在一个实施例中,测试了不同的隐式GB模型和不同的蛋白质分子力场对上述膜蛋白与其配体分子结合自由能的影响,其中,隐式GB模型包括:GBHCT(igb=1)、GBOBC(igb=2)、GBOBC2(igb=5)、GBneck(igb=7)、GBneck2(igb=8);分子力场包括:CHARMM36m(简写为CHARMM)、Amber FF99SB(简写为FF99SB),所用到的配体电荷数计算方法包括:RESP_DFT、RESP_HF、AM1_BCC、CGenFF。以上述参数和计算方法对蛋白质及其配体预测结合自由能,与实验测得的结合自由能一一拟合后得到的相关系数(obs.R)以及平均绝对误差(MAE)见表3。In one embodiment, the effects of different implicit GB models and different protein molecule force fields on the binding free energy of the above-mentioned membrane protein and its ligand molecules were tested, where the implicit GB models include: GBHCT (igb=1), GBOBC (igb=2), GBOBC2 (igb=5), GBneck (igb=7), GBneck2 (igb=8); molecular force fields include: CHARMM36m (abbreviated as CHARMM), Amber FF99SB (abbreviated as FF99SB), used The ligand charge number calculation methods include: RESP_DFT, RESP_HF, AM1_BCC, CGenFF. The correlation coefficient (obs.R) and mean absolute error (MAE) obtained by fitting the binding free energy of the protein and its ligands to the predicted binding free energy of the protein and its ligands one by one with the experimentally measured binding free energy using the above parameters and calculation methods are shown in Table 3.

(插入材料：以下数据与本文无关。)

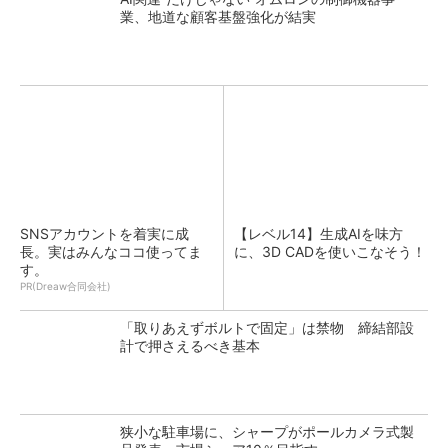
業、地道な顧客基盤強化が結実
SNSアカウントを着実に成
【レベル14】生成AIを味方
長。実はみんなココ使ってま
に、3D CADを使いこなそう！
す。
PR(Dreaw合同会社)
「取りあえずボルトで固定」は禁物 締結部設
計で押さえるべき基本
狭小な駐車場に、シャープがポールカメラ式製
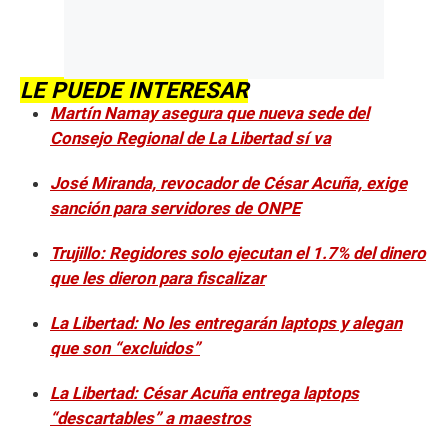
LE PUEDE INTERESAR
Martín Namay asegura que nueva sede del
Consejo Regional de La Libertad sí va
José Miranda, revocador de César Acuña, exige
sanción para servidores de ONPE
Trujillo: Regidores solo ejecutan el 1.7% del dinero
que les dieron para fiscalizar
La Libertad: No les entregarán laptops y alegan
que son “excluidos”
La Libertad: César Acuña entrega laptops
“descartables” a maestros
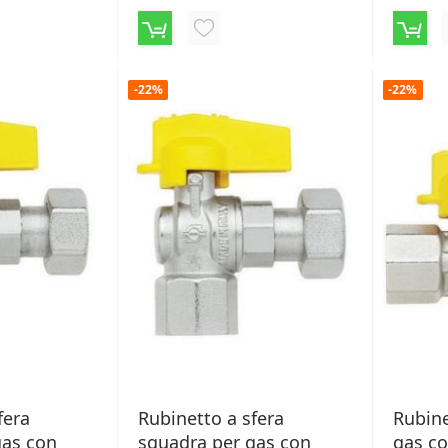
NGI
AGGIUNGI
ALLA
-22%
-22%
LISTA
ERI
DESIDERI
fera
Rubinetto a sfera
Rubine
gas con
squadra per gas con
gas c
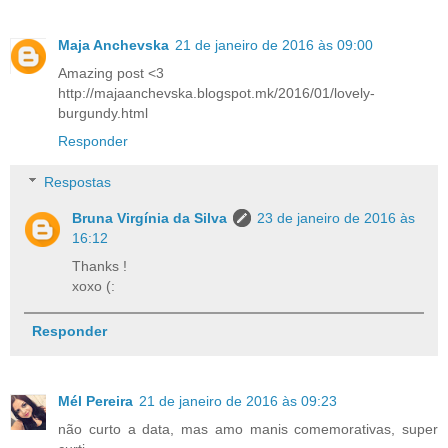
Maja Anchevska
21 de janeiro de 2016 às 09:00
Amazing post <3
http://majaanchevska.blogspot.mk/2016/01/lovely-
burgundy.html
Responder
Respostas
Bruna Virgínia da Silva
23 de janeiro de 2016 às
16:12
Thanks !
xoxo (:
Responder
Mél Pereira
21 de janeiro de 2016 às 09:23
não curto a data, mas amo manis comemorativas, super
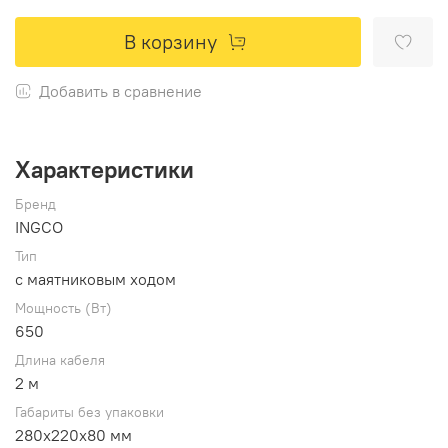
В корзину
Добавить в сравнение
Характеристики
Бренд
INGCO
Тип
с маятниковым ходом
Мощность (Вт)
650
Длина кабеля
2 м
Габариты без упаковки
280x220x80 мм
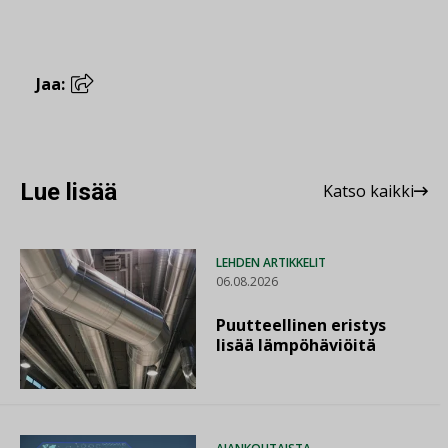
Jaa:
Lue lisää
Katso kaikki
LEHDEN ARTIKKELIT
06.08.2026
Puutteellinen eristys
lisää lämpöhäviöitä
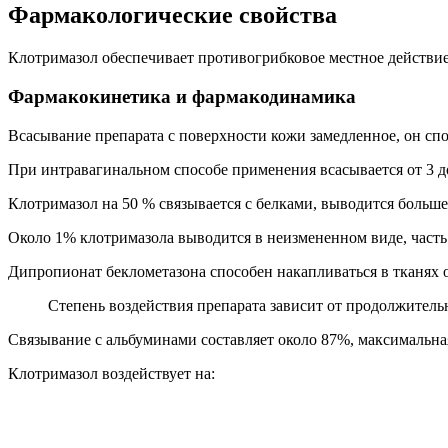
Фармакологические свойства
Клотримазол обеспечивает противогрибковое местное действие
Фармакокинетика и фармакодинамика
Всасывание препарата с поверхности кожи замедленное, он спо
При интравагинальном способе применения всасывается от 3 д
Клотримазол на 50 % связывается с белками, выводится больше
Около 1% клотримазола выводится в неизмененном виде, часть
Дипропионат беклометазона способен накапливаться в тканях о
Степень воздействия препарата зависит от продолжитель
Связывание с альбуминами составляет около 87%, максимальная
Клотримазол воздействует на:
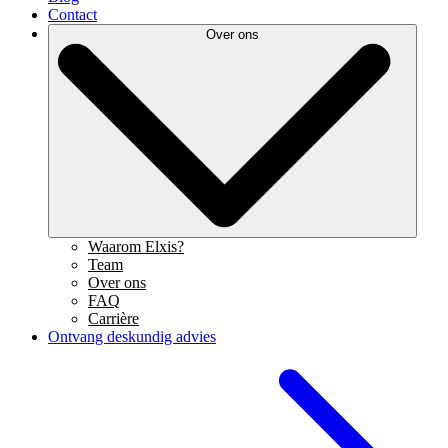
Contact
Over ons
Waarom Elxis?
Team
Over ons
FAQ
Carrière
Ontvang deskundig advies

在一个实施例中,测试了在考虑膜蛋白的介电常数(membrane dielectric constant)的影响下以及不同的蛋白质分子力场对上述膜蛋白与其配体分子结合自由能的影响,其中,膜蛋白的介电常数(membrane dielectric constant)分别设置为emem=1~9;分子力场包括:CHARMM36m(简写为CHARMM)、Amber FF99SB(简写为FF99SB),所用到的配体电荷数计算方法包括:RESP_DFT、 RESP_HF、AM1_BCC、CGenFF。以上述参数和计算方法对蛋白质及其配体预测结合自由能,与实验测得的结合自由能一一拟合后得到的相关系数(obs.R)以及平均绝对误差(MAE)见表4(其中,inp为非极性溶剂化自由能的计算优化方法)。In one embodiment, the effect of different protein molecule force fields on the binding free energy of the above-mentioned membrane protein and its ligand molecules was tested under the influence of the dielectric constant of the membrane protein (membrane dielectric constant), where the membrane protein's The dielectric constant (membrane dielectric constant) is set to emem=1~9 respectively; the molecular force fields include: CHARMM36m (abbreviated as CHARMM), Amber FF99SB (abbreviated as FF99SB), and the ligand charge number calculation methods used include: RESP_DFT, RESP_HF, AM1_BCC, CGenFF. The correlation coefficient (obs.R) and mean absolute error (MAE) obtained by fitting the binding free energy of the protein and its ligands to the predicted binding free energy of the protein and its ligands one by one with the experimentally measured binding free energy using the above parameters and calculation methods are shown in Table 4 ( Among them, inp is the calculation optimization method of non-polar solvation free energy).
在一个实施例中,上述四个水溶性蛋白体系中,以自由能微扰技术(FEP)方法测得的蛋白与其配体的结合自由能与湿实验测得的结合自由能的相关性见图2。In one embodiment, in the above four water-soluble protein systems, the correlation between the binding free energy of the protein and its ligand measured by the free energy perturbation technique (FEP) method and the binding free energy measured by the wet experiment is shown in the figure. 2.
在一个实施例中,上述四个水溶性蛋白体系中,以MM/PB(GB)SA测试蛋白与其配体的结合自由能与实验测得的结合自由能的相关性图见图3。In one embodiment, in the above four water-soluble protein systems, the correlation diagram between the binding free energy of the test protein and its ligand using MM/PB(GB)SA and the experimentally measured binding free energy is shown in Figure 3.
在一个实施例中,上述三个膜蛋白体系中,以MM/PB(GB)SA测试蛋白与其配体的结合自由能与实验测得的结合自由能的相关性图见图4。In one embodiment, in the above three membrane protein systems, the correlation diagram between the binding free energy of the MM/PB(GB)SA test protein and its ligand and the experimentally measured binding free energy is shown in Figure 4.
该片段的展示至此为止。